Le sorcier blanc demeura pensif, le dévisageant avec une expression presque triste, avant de s'écarter.
— Je m'y efforcerai. Je ne peux rien te garantir. Tout dépendra de ce qui s'est produit. Je ne peux pas compromettre toute mon organisation, tout notre travail... pour le salut d'un seul homme.
L'usage de ce simple mot toucha Arthur en plein coeur. L'émotion lui serra la poitrine et s'insinua au coin de ses yeux, lui brouillant le regard. Mortifié par ce sentimentalisme indigne de son rang, il se détourna et prit une profonde inspiration, tout en effectuant des mouvements d'étirement factices. Sans doute Max n'était-il pas dupe, mais il eut la décence de ne pas relever.

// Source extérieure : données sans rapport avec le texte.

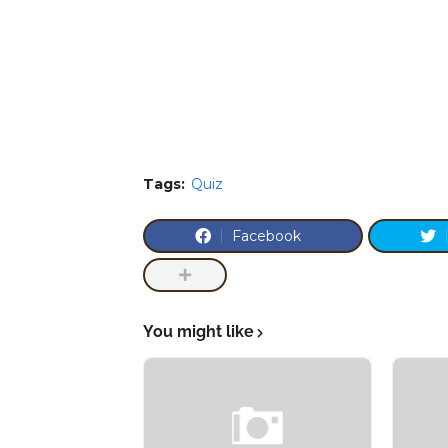
Tags:
Quiz
Facebook
You might like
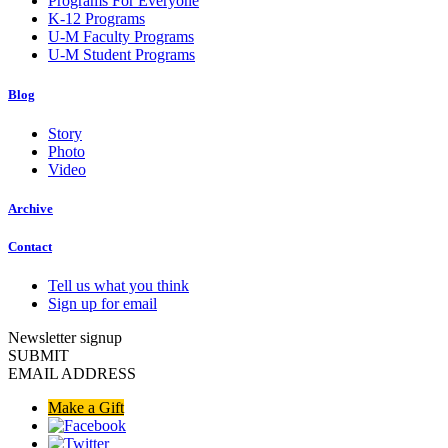
Programs For Everyone
K-12 Programs
U-M Faculty Programs
U-M Student Programs
Blog
Story
Photo
Video
Archive
Contact
Tell us what you think
Sign up for email
Newsletter signup
SUBMIT
EMAIL ADDRESS
Make a Gift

— Pouvez-vous protéger Hector, malgré tout ? Il n'est pas responsable de ma décision.
— Bien sûr.
— Alors tout est bien.
Arthur ferma les yeux, carra les épaules, invoqua des souvenirs mensongers. De victoires éclatantes, de tournois remportés, de triomphes des forces de la lumière contre les suppôts de Satan. Chaque épisode se déroula en images vivaces à l'intérieur de son crâne. Épées dressées, étendards battant dans le vent froid, déclarations de guerre, serments d'allégeance, promesses, le souffle d'un sentiment partagé d'agir pour un mieux.
Sans forcer, il parvint à s'abandonner à ces chimères, car leur emprise sur son esprit, sur son essence, était complète. Alex, sous ses dehors revêches, voyait juste : ce qu'il avait réellement vécu était discutable. Une fois intégré à sa mémoire, chaque épisode forgeait son identité. Aussi solide que quelque chose qui se serait réellement produit.
Les derniers filaments d'inquiétude s'estompèrent sous les assauts d'une certitude inébranlable. Le Roi Arthur ne laisserait pas les actes démoniaques de Miles Baden impunis. Il lui montrerait ce qu'il en coûte de contraindre et mépriser un mythe, de l'exploiter sans vergogne pour des raisons vénales, de se croire maître d'une légende.
La fureur succéda à la confiance.
— Arthur, il faut y aller. Les acteurs sont des lève-tard, mais les couloirs ne resteront pas dégagés toute la matinée.
Les fragments se déchirèrent dans la grisaille du petit appartement. Le roi adressa un signe de tête à Max, puis lui emboîta le pas dans les couloirs.
Quelques minutes plus tard, un coffre de voiture se refermait sur lui, le plongeant dans le noir.